● **Your task**
When a line below holds the string "покупки", show that line.

━━━ Provided data

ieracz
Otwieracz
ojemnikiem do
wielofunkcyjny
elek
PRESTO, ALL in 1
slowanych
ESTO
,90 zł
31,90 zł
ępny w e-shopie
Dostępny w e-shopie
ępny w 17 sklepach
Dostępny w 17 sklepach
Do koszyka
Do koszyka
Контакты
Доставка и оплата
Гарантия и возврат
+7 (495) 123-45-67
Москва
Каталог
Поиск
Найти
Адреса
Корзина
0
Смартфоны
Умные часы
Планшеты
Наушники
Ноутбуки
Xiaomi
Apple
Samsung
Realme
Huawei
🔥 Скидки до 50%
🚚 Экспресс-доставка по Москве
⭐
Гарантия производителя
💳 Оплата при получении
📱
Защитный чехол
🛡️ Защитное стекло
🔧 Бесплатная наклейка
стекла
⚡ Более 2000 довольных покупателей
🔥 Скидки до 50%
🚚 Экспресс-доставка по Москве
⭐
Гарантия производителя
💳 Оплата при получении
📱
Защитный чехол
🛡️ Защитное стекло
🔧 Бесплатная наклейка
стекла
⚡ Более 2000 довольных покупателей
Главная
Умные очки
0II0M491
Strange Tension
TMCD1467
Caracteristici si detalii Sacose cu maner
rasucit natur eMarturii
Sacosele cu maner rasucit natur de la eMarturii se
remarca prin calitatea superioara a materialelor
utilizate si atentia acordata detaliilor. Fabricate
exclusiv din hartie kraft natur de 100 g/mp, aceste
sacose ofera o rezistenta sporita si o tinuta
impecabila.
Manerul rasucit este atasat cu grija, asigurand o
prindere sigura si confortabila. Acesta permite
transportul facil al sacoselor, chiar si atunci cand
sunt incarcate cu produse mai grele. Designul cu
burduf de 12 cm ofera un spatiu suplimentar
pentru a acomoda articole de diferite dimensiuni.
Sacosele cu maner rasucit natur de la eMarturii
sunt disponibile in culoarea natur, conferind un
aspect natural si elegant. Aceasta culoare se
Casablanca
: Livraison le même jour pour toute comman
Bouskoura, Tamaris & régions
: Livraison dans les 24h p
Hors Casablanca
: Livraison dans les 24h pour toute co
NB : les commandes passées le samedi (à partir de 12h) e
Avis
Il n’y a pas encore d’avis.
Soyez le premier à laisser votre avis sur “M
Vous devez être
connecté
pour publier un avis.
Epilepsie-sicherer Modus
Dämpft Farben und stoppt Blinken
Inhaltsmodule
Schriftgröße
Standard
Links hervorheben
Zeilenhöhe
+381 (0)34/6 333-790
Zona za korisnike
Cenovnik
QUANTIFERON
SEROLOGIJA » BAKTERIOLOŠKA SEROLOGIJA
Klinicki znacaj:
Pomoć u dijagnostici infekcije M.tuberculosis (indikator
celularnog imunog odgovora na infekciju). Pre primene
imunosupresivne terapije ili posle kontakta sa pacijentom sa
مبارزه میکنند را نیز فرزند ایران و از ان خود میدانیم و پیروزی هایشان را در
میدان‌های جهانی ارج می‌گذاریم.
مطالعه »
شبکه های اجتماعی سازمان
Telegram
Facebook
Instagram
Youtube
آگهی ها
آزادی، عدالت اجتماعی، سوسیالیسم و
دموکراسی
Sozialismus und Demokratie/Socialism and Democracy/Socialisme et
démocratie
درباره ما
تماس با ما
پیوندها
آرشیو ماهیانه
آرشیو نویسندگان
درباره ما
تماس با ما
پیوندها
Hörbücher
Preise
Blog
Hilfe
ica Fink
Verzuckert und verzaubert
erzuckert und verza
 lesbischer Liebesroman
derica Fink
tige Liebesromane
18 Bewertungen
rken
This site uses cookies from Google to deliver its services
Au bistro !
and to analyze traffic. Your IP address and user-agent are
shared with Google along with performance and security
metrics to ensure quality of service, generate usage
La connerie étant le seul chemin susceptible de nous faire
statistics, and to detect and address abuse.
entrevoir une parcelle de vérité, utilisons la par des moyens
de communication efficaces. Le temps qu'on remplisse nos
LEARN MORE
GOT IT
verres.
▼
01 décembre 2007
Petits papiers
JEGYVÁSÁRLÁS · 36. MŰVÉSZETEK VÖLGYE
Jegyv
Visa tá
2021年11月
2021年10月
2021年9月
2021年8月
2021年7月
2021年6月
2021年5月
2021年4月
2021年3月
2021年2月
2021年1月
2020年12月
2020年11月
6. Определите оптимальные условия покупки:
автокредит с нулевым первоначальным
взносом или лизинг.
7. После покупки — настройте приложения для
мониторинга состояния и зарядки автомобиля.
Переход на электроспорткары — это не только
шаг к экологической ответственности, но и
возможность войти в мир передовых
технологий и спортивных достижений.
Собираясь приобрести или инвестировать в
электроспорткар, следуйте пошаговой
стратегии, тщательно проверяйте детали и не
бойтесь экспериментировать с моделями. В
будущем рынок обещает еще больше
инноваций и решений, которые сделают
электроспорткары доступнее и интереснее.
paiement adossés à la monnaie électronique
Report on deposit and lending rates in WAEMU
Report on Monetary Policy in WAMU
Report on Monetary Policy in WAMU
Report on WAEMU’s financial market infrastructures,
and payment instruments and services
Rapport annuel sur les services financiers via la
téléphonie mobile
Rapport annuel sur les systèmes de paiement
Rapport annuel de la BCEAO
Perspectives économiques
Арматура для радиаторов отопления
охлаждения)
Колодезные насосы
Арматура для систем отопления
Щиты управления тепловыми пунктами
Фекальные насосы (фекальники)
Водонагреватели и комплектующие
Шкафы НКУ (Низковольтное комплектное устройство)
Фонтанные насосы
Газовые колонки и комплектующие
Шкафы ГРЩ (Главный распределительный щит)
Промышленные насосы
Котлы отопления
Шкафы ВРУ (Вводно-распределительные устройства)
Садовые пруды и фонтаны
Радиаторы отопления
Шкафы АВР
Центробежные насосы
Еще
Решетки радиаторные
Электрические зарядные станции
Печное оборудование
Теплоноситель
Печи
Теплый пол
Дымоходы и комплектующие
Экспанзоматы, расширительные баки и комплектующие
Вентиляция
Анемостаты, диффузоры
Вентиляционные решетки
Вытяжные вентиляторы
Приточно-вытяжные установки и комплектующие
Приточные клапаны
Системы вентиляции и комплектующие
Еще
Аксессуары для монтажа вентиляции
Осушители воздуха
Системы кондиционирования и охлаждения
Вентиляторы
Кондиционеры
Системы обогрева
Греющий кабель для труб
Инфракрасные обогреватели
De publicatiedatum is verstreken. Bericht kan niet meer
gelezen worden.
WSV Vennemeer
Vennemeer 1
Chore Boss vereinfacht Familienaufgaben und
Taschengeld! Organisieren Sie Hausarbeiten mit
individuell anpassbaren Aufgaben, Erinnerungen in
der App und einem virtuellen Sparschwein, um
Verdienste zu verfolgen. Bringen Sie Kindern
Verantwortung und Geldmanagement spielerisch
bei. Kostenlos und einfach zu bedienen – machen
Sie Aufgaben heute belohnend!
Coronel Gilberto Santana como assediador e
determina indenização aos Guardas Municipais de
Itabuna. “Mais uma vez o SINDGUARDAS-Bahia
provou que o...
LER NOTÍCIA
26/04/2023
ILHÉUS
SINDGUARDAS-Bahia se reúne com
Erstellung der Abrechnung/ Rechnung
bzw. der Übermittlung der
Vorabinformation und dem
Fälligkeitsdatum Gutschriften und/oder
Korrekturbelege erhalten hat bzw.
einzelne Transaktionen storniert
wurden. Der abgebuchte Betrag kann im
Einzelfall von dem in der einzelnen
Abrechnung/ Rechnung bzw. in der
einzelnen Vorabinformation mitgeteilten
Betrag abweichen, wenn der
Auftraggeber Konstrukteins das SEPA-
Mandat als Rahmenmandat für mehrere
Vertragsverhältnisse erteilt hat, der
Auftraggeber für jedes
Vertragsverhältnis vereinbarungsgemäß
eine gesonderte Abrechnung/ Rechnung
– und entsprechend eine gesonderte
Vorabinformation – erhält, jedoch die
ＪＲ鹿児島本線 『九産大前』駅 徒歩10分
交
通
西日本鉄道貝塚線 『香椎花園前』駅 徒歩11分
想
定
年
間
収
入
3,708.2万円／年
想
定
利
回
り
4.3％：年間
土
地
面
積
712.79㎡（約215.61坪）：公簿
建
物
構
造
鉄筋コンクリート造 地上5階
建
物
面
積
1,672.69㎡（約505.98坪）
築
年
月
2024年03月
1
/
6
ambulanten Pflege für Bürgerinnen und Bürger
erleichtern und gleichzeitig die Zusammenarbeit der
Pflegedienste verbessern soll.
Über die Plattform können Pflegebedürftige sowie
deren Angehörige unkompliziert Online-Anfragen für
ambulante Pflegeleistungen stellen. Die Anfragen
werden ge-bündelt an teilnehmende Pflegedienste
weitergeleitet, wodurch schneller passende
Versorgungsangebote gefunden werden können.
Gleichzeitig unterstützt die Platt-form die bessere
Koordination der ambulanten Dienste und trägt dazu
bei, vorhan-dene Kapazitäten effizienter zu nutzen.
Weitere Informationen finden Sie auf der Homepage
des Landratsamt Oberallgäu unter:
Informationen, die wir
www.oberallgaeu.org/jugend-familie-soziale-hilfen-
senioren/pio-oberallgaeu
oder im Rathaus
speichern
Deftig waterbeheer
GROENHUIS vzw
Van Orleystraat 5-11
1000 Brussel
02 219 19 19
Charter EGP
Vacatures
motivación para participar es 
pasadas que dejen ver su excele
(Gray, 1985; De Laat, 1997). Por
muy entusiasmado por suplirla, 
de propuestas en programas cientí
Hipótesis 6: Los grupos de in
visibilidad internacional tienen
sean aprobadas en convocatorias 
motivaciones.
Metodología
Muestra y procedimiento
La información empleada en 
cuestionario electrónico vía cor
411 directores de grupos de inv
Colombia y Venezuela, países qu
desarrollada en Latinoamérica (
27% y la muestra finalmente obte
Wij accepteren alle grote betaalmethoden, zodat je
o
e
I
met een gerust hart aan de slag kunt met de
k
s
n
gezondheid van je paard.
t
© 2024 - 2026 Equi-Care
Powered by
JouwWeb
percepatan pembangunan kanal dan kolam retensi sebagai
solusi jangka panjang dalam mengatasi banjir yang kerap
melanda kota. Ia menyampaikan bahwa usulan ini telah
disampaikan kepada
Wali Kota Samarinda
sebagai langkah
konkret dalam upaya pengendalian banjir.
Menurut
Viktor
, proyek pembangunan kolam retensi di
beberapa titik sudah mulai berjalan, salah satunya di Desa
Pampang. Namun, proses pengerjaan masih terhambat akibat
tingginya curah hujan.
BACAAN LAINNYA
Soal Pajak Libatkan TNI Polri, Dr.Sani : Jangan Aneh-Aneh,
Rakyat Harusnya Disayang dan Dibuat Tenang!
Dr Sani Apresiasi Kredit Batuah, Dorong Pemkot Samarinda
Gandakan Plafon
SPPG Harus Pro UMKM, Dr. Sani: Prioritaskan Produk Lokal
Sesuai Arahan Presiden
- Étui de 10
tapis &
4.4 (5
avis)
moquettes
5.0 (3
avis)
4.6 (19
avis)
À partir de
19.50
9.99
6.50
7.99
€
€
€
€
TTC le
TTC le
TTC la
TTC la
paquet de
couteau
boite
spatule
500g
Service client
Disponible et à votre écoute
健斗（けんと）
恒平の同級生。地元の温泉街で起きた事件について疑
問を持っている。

━━━━━━

● **Output of the task**
6. Определите оптимальные условия покупки:
7. После покупки — настройте приложения для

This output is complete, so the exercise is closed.